How easy is making a deepfake audio? All I needed was six minutes online
I’d assumed it would take a couple of hours to learn how to make a convincing audio deepfake. That turned out to be a large overestimate: on my first go, it took me less than ten minutes to clone somebody’s voice. And while it wasn’t perfect, the quality was good enough to fool their fiancée.
This week James Cleverly, the home secretary, became the latest politician to warn of the dangers that deepfakes — AI-generated voices, images or videos that might be mistaken as real — pose to elections.
Last month, police in Hong Kong revealed perhaps the most audacious AI-enabled heist so far, where an employee at a multinational firm was duped into sending $25 million to fraudsters who had used deepfake technology to pose as his company’s chief financial officer.
But deepfaking somebody’s voice didn’t involve negotiating the underworld of the illicit darkweb or wrestling with exotic software. Instead I went to a glossy user-friendly website of a UK-based company that has a special deal at the moment: subscribe for a month for less than £1.
Once I had logged in, it let me replicate the speech of my colleague Darryl Morris, a Times Radio presenter.
I uploaded a 30-second recording of Darryl speaking, though as little as five seconds (which is about as long as it will take you to read this sentence) could have worked. Just a couple of mouse clicks later and the AI was primed: you could type in any words you wanted, press the “generate” button, and it would read them aloud in a pretty good approximation of Darryl’s Bolton accent.
I was not asked for proof that he had given his permission.
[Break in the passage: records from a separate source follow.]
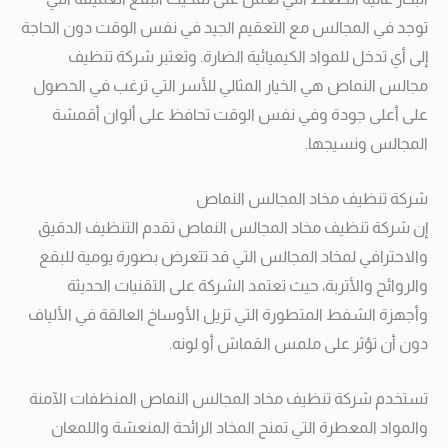
توجد في المجالس مع التعقيم الجيد في نفس الوقت دون الحاجة
إلى أي تدخل للمواد الكيميائية الضارة. وتعتبر شركة تنظيف
مجالس النماص هي الخيار المثالي للأسر التي ترغب في الحصول
على أعلى جودة وفي نفس الوقت تحافظ على ألوان أقمشة
المجالس ونسيجها.
شركة تنظيف مخاد المجالس النماص
إن شركة تنظيف مخاد المجالس النماص تقدم التنظيف الدقيق
والاحترافي لمخاد المجالس التي قد تتعرض بصورة يومية للبقع
والروائح والأتربة، حيث تعتمد الشركة على التقنيات الحديثة
وأجهزة الشفط المتطورة التي تزيل الأوساخ العالقة في الألياف
دون أن تؤثر على ملمس القماش أو لونه.
تستخدم شركة تنظيف مخاد المجالس النماص المنظفات الآمنة
والمواد المعطرة التي تمنح المخاد الرائحة المنعشة واللمعان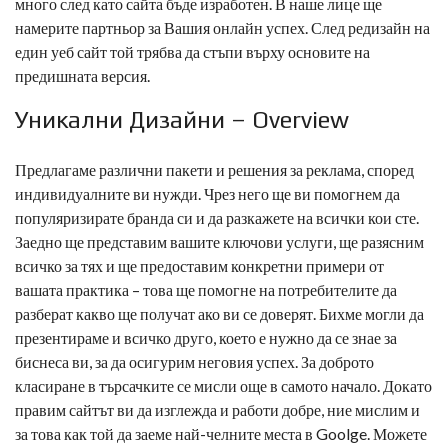
много след като сайта бъде изработен. В наше лице ще
намерите партньор за Вашия онлайн успех. След редизайн на
един уеб сайт той трябва да стъпи върху основите на
предишната версия.
Уникални Дизайни – Overview
Предлагаме различни пакети и решения за реклама, според
индивидуалните ви нужди. Чрез него ще ви помогнем да
популяризирате бранда си и да разкажете на всички кои сте.
Заедно ще представим вашите ключови услуги, ще разясним
всичко за тях и ще предоставим конкретни примери от
вашата практика – това ще помогне на потребителите да
разберат какво ще получат ако ви се доверят. Бихме могли да
презентираме и всичко друго, което е нужно да се знае за
биснеса ви, за да осигурим неговия успех. За доброто
класиране в търсачките се мисли още в самото начало. Докато
правим сайтът ви да изглежда и работи добре, ние мислим и
за това как той да заеме най-челните места в Goolge. Можете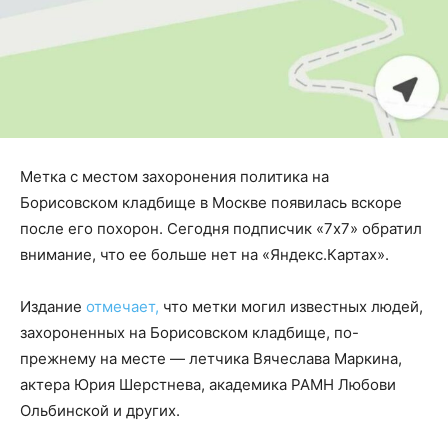
Метка с местом захоронения политика на
Борисовском кладбище в Москве появилась вскоре
после его похорон. Сегодня подписчик «7х7» обратил
внимание, что ее больше нет на «Яндекс.Картах».
Издание
отмечает,
что метки могил известных людей,
захороненных на Борисовском кладбище, по-
прежнему на месте — летчика Вячеслава Маркина,
актера Юрия Шерстнева, академика РАМН Любови
Ольбинской и других.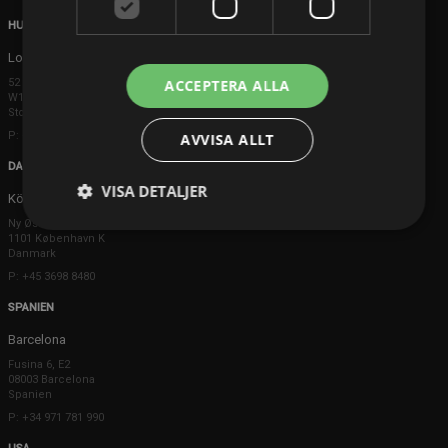
HUVUDKONTOR
London
ACCEPTERA ALLA
52 Brook Street
W1K 5DS London
Storbritannien
P: +44 203 608 8181
AVVISA ALLT
DANMARK
VISA DETALJER
Köpenhamn
Ny Østergade 20
1101 København K
Danmark
P: +45 3698 8480
SPANIEN
Barcelona
Fusina 6, E2
08003 Barcelona
Spanien
P: +34 971 781 990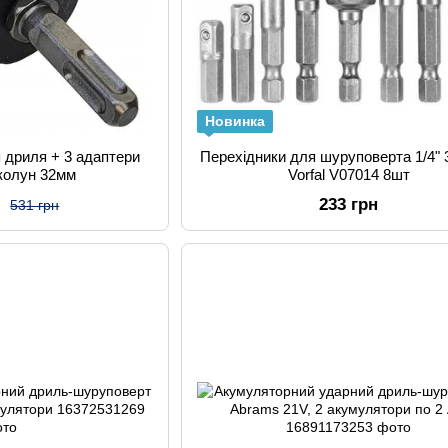
Новинка
 дриля + 3 адаптери
Перехідники для шуруповерта 1/4" 3
 колун 32мм
Vorfal V07014 8шт
н
233 грн
531 грн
All I had to do was click a button saying I had the “necessary rights or consents” to upload the audio file and create the clone, and agree that I would not use it to commit fraud.
Altogether, it was no more complicated than putting something up for sale on eBay — and when his fiancée, Michaela, first heard the deepfake Darryl, she assumed that it was really him.
Andrea Miotti, who works for ControlAI, a non-profit campaign group, later showed me how to combine the same synthetic voice with images, to create a deepfake video.
The process was more complex and required a video of the real Darryl as well as open source software accessed online. But instructions on how to do it are available on YouTube and, again, it took just minutes. Viewed on a small smartphone screen at a low resolution, you could imagine a distracted viewer thinking our deepfake video was real. “What you must realise,” Miotti said, “is that this technology is only likely to get better.”
The privately-held company behind the voice technology we used is called ElevenLabs. Based in London and founded in 2022, in January it raised $80 million from a group of prominent Silicon Valley investors in a deal that made it one of the UK’s few technology “unicorns” — the name given to start-ups valued at $1 billion or more.
Mati Staniszewski, the ElevenLabs chief executive and co-founder, concedes that the technology has been misused. Trolls have used it to create deepfake audio of the actress Emma Watson reading Mein Kampfand Sir David Attenborough making racist comments.
A reporter from The Wall Street Journal was able to use an ElevenLabs deepfake of her own voice to fool an automated voice recognition system that her bank used to verify her identity over the phone.
In America the FBI has warned about blackmailers using AI-generated images and videos showing ordinary people in compromising situations to extort money. Onfido, a London-based technology company, has estimated that deepfake fraud attempts increased 30-fold last year.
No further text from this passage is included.